Is there even laws for humane treatment of animals in relation to live fish?


----------



## Longimanus (Apr 21, 2010)

Mr Pets has improved so much over the last six months or so that I would let this one idiscretion slide. The tanks are cleaner and better looked after, the store doesn't stink anymore, the small animals are better cared for and even the store is cleaner. 

The staff are still pretty low on their knowlege with regards to the fish, but they are getting better. I heard one girl telling a customer that a bala shark was okay for a 20 gallon. She said they get 12 inches long, and that they are a bit nippy, but a red tailed black shark is super gentle and they also get 12 inches. Good lord. She sold him a couple balas.  

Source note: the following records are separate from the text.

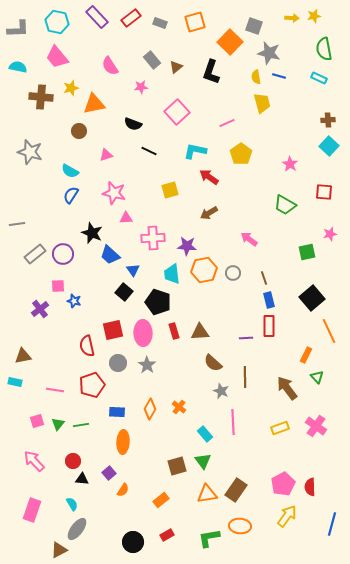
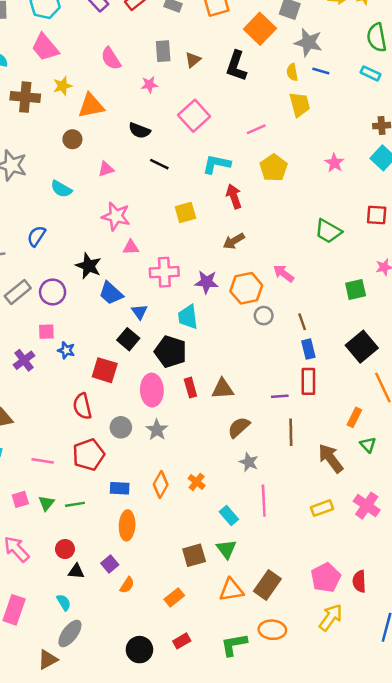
gray rectangle: (152, 60) -> (163, 51), turned 36
pink star: (290, 164) -> (334, 163), moved
red arrow: (209, 177) -> (234, 196), turned 36
blue semicircle: (71, 195) -> (36, 236), moved
orange hexagon: (204, 270) -> (246, 288), moved
red square: (113, 330) -> (105, 370), moved, turned 30
brown semicircle: (213, 363) -> (239, 427), turned 96
brown line: (245, 377) -> (291, 432), moved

If you spoke to the manager then hopefully they will rectify the situation, as that new manager has made a ton of changes already. 

It sucks that other than Petcetera (which I won't shop at) this is the only pet store left in Ridge Meadows.


----------



## kelly528 (Apr 21, 2010)

I have to agree... I had HUGE issues with all the dead fish they left in their tanks before... stopped shopping at the store a year ago. Then a few months ago I broke down and went in, and there was the new manager slaving over the fish tanks, cleaning all the dead fish out! I think she had taken a leave for some reason (she mentioned 'being back') and came back to a total mess. Things must have 'slid' a lot wile she was away.

I also think they rely on kids a little too much to run the store. I can understand that disposing of dead fish is something that none of the kids there would want to / take the initiative to do, but thats where there should have been a responsible adult stepping in for the welfare of the animals.

Speaking of pet stores in Maple Ridge, you have to check out Spuddy's Pet Market on 207th. Not much selection since they are rather small but at least they take good care of their fish! Even the goldfish tank is not overstocked! And they carry seachem and hikari products, as well as bare tanks, etc.


----------



## Longimanus (Apr 21, 2010)

Actually Spuddy's closed down several weeks ago. I was pretty bummed. They had experienced some theft from the inside and it ruined them.


----------



## kelly528 (Apr 21, 2010)

WHAAAT?! 

That's terrible  the only decent pet store in town!!! What a shame, they could have really taken off!


----------